Hayal kurmak dünyanın neresinde olduğunuzdan, hangi ırka, yaş grubuna, inanca veya hangi gelir grubuna ait olduğunuzdan bağımsız olarak çok güzel ve umut dolu bir aktivitedir. Ancak hayal kurmanın da aşırısı olabilir mi? Böylesine güzel bir aktivite, bir sorun haline gelebilir mi? Burada devreye maladaptive daydream olarak da bilinen uyumsuz hayal kurma kavramı giriyor.

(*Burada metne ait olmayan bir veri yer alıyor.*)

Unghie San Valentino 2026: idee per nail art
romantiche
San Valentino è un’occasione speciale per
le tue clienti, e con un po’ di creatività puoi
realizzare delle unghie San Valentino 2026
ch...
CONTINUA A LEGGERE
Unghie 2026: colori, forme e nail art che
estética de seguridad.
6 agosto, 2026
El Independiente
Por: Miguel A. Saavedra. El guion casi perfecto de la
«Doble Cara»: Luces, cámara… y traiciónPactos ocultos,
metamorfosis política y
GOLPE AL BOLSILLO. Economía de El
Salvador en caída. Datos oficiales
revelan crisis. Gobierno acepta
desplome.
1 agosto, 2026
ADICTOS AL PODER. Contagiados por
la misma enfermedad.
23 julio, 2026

Halk arasında hayal kurma hastalığı denilen maladaptive daydreaming kavramı son zamanlarda dikkat çeken bir unsur haline gelmeye başladı. Aslında uyumsuz hayal kurma kavramı kelimenin birebir çevirisi olmasına rağmen, bir bakışta ne olduğunu anlatmaya yeterli gelen bir kavram olduğu söylenemez.
Bu psikolojik sorun aslında gerçeklikten kaçışı, aşırı hayal kurmayı ve hatta hayal dünyasında yaşamayı ifade etmek için kullanılan bir kavramdır. Maladaptive daydreaming kavramını ifade etmek için bir tanım yapalım. Uyumsuz hayal kurma, önemli derecede psikolojik sıkıntıya neden olan, gündelik işlevleri etkileyen ve gün içinde birçok saat hayal kurmayla karakterize olan bir durum olarak açıklanabilir1.
Maladaptive daydreaming (uyumsuz hayal kurma) birçok yönüyle normal hayal kurmadan ayırt edilebilir düzeyde farklıdır2. Çünkü normal şartlar altında bireyler hayal kurmak için uzun süre vakitlerini ayırmazlar ve genellikle boş vakitlerinde özellikle uykuya dalmadan önce hayal kurmayı tercih ederler. Böylelikle hayal kurmak, bireylerin sosyal ve iş yaşamlarını olumsuz yönde etkilemez.